> _Task item_
All lines of the records below that contain the word "method" must be listed.

___

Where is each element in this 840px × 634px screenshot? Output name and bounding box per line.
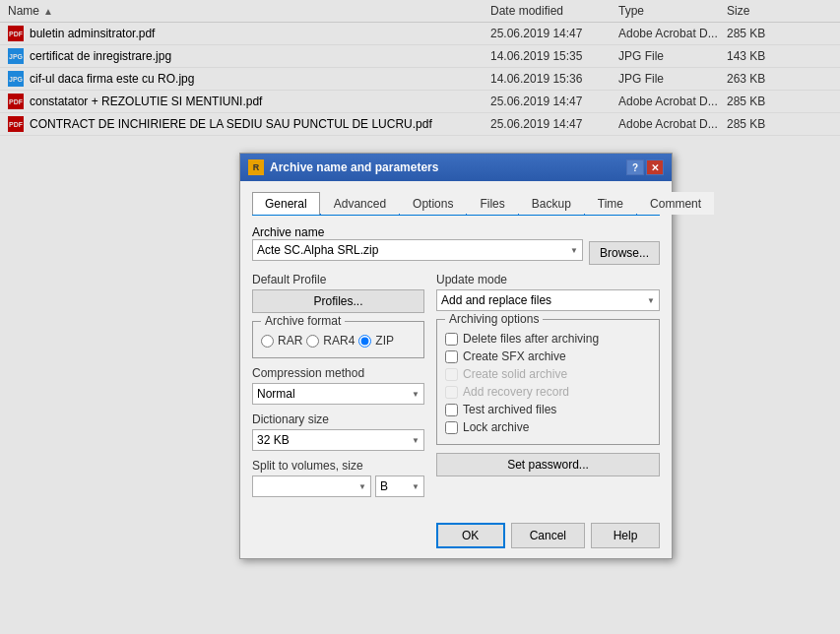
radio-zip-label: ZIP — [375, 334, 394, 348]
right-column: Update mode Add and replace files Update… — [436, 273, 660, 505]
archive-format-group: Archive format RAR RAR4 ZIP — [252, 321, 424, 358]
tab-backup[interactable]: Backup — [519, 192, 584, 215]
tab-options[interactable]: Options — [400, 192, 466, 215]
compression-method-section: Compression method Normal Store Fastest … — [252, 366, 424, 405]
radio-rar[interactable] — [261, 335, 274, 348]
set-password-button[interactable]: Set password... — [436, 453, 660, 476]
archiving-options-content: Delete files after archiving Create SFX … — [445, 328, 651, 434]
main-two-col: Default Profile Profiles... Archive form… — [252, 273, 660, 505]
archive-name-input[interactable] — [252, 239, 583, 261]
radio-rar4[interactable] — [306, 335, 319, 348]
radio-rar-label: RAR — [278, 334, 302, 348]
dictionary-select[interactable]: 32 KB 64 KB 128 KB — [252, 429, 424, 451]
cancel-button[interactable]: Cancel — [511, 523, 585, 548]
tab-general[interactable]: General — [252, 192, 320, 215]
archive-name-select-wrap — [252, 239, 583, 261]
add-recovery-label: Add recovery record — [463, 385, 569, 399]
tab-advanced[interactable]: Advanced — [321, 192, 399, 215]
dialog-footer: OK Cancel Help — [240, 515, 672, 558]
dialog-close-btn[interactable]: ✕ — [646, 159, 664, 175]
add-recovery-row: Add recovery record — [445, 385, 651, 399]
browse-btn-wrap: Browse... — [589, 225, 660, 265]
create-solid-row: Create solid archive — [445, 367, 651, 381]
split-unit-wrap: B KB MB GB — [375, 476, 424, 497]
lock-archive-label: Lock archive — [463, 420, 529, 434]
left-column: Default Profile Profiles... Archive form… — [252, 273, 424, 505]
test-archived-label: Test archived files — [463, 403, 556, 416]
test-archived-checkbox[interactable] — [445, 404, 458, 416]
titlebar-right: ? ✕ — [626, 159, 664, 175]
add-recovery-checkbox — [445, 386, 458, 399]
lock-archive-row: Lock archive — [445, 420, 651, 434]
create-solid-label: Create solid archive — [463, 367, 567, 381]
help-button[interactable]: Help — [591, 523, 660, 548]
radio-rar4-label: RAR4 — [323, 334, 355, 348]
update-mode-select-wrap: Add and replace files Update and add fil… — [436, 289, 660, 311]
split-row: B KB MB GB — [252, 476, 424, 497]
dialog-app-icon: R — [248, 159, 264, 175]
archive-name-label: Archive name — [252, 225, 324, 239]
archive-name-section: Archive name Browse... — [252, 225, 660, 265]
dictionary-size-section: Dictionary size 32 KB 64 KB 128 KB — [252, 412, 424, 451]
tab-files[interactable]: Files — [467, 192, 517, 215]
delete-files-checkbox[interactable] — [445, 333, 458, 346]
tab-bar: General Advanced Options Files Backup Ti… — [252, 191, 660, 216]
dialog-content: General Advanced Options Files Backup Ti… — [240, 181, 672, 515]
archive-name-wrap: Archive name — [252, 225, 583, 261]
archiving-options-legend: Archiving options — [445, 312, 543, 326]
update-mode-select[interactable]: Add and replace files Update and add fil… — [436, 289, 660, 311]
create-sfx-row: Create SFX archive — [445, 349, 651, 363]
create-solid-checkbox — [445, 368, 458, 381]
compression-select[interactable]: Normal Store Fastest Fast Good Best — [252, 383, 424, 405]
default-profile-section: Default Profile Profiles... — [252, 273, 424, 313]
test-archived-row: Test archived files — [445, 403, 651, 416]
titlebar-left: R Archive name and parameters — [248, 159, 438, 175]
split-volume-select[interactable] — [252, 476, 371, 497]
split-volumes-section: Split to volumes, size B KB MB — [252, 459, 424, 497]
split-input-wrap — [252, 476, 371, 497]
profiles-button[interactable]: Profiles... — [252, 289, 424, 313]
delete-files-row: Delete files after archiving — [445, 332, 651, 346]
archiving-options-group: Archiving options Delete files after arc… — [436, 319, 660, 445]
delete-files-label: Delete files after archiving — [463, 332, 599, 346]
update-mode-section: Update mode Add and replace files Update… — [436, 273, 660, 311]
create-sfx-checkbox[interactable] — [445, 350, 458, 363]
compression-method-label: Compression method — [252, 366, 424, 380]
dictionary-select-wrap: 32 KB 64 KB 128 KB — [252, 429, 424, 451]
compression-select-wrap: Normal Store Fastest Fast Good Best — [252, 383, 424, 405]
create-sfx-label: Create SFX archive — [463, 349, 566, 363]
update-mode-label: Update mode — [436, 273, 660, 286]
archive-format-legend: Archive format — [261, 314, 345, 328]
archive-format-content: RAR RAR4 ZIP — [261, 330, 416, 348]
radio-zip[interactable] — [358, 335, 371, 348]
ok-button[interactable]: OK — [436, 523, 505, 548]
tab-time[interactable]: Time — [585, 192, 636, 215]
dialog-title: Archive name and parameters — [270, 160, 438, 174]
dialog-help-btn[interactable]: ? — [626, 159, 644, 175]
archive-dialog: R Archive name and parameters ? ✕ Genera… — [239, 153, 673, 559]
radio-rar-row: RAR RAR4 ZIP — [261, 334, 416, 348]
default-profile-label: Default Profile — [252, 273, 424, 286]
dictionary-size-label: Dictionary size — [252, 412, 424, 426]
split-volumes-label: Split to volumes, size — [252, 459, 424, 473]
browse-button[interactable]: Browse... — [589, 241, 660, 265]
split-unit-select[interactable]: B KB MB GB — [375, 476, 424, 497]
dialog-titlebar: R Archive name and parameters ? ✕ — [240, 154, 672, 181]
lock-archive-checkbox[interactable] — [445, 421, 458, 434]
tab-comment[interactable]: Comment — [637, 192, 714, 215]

___

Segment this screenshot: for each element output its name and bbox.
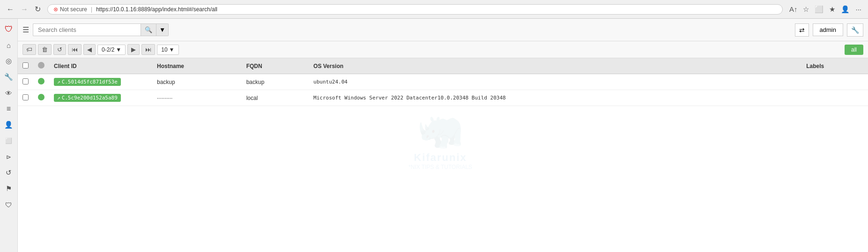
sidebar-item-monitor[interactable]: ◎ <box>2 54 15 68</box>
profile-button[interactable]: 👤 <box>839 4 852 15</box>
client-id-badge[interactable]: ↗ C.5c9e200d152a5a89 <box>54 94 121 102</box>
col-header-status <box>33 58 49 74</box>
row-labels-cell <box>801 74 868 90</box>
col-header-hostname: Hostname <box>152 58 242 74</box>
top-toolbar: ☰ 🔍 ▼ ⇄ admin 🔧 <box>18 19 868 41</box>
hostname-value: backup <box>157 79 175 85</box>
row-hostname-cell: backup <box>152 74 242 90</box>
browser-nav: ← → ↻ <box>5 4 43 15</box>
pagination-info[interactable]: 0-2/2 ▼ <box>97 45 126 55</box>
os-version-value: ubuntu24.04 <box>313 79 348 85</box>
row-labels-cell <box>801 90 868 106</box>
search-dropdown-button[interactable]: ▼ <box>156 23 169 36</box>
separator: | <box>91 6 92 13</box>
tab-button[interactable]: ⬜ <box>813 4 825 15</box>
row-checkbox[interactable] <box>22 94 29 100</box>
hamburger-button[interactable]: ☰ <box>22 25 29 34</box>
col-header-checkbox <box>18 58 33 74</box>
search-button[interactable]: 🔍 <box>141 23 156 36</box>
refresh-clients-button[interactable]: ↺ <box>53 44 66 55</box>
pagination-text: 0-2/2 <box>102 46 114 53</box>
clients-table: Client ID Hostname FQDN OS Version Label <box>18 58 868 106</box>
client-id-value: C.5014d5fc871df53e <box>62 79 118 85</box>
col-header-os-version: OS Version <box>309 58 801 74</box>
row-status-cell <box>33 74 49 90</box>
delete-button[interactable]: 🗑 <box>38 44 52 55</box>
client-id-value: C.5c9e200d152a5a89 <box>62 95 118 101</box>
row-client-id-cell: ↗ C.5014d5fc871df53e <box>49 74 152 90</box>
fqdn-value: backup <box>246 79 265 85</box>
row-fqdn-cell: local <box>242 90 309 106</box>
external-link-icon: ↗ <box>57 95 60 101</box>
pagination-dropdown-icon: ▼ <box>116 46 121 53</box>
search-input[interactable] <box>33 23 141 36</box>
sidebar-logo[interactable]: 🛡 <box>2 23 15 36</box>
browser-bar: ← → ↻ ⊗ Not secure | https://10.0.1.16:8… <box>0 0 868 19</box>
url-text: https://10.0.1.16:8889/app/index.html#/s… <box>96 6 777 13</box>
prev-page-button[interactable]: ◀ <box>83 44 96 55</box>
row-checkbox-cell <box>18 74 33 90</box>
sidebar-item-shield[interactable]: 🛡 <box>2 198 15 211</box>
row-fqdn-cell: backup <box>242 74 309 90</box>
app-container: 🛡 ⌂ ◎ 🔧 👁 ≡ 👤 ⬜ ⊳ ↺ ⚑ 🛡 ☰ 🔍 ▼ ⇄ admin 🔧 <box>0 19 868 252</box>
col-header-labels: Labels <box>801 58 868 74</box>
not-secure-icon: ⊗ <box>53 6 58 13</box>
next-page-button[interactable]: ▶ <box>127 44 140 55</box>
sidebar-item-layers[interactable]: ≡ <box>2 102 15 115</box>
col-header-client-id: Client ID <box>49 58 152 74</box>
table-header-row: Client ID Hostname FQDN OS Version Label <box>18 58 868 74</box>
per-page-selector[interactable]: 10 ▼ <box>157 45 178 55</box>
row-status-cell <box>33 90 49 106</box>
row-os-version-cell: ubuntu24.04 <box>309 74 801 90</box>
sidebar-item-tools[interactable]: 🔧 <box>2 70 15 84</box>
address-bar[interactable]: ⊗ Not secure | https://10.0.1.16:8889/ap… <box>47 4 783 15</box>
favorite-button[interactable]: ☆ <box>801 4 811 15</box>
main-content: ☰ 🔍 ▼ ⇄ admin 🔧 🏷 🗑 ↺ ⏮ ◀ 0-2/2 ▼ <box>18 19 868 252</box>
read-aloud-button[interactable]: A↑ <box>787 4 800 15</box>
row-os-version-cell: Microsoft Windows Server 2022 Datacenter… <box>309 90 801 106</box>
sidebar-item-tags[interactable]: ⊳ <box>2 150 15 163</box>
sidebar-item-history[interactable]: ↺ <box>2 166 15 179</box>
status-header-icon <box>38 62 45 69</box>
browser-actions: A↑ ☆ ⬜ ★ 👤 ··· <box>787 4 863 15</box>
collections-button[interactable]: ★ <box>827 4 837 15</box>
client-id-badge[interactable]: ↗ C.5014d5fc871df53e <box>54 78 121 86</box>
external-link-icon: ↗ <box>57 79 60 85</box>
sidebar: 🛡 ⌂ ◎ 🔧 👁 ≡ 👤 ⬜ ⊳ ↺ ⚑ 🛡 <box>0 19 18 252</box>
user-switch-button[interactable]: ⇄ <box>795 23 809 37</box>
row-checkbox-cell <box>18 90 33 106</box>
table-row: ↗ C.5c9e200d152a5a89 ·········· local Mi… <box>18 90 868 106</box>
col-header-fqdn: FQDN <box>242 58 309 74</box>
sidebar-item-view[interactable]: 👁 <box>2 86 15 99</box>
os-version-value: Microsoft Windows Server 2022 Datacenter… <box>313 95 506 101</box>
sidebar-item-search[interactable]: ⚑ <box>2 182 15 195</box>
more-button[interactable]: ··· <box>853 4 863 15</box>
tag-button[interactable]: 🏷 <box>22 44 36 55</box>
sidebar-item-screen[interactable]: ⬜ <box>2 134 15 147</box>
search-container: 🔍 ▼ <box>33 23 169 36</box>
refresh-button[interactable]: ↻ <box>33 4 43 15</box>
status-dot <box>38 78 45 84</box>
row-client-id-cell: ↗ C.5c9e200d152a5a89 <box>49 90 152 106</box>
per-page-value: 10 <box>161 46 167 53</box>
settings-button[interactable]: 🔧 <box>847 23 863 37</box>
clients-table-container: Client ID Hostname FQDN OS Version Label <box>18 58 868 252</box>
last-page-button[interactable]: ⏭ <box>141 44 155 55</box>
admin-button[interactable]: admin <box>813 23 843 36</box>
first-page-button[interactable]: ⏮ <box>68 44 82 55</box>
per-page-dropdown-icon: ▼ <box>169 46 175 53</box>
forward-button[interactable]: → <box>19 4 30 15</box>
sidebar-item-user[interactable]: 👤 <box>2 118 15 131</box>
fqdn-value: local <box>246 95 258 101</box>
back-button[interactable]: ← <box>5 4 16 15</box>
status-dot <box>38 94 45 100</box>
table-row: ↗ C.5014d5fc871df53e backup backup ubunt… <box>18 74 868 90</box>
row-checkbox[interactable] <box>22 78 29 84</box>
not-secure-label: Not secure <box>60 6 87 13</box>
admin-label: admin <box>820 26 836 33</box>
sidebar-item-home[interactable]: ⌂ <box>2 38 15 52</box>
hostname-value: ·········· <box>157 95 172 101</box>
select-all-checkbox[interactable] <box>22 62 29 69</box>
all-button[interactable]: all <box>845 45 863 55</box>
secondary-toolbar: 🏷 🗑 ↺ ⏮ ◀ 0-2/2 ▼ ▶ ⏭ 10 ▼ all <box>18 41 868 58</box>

___

> _Reply to the exercise_
compression-method-section: Compression method Normal Store Fastest … — [252, 366, 424, 405]
compression-method-label: Compression method — [252, 366, 424, 380]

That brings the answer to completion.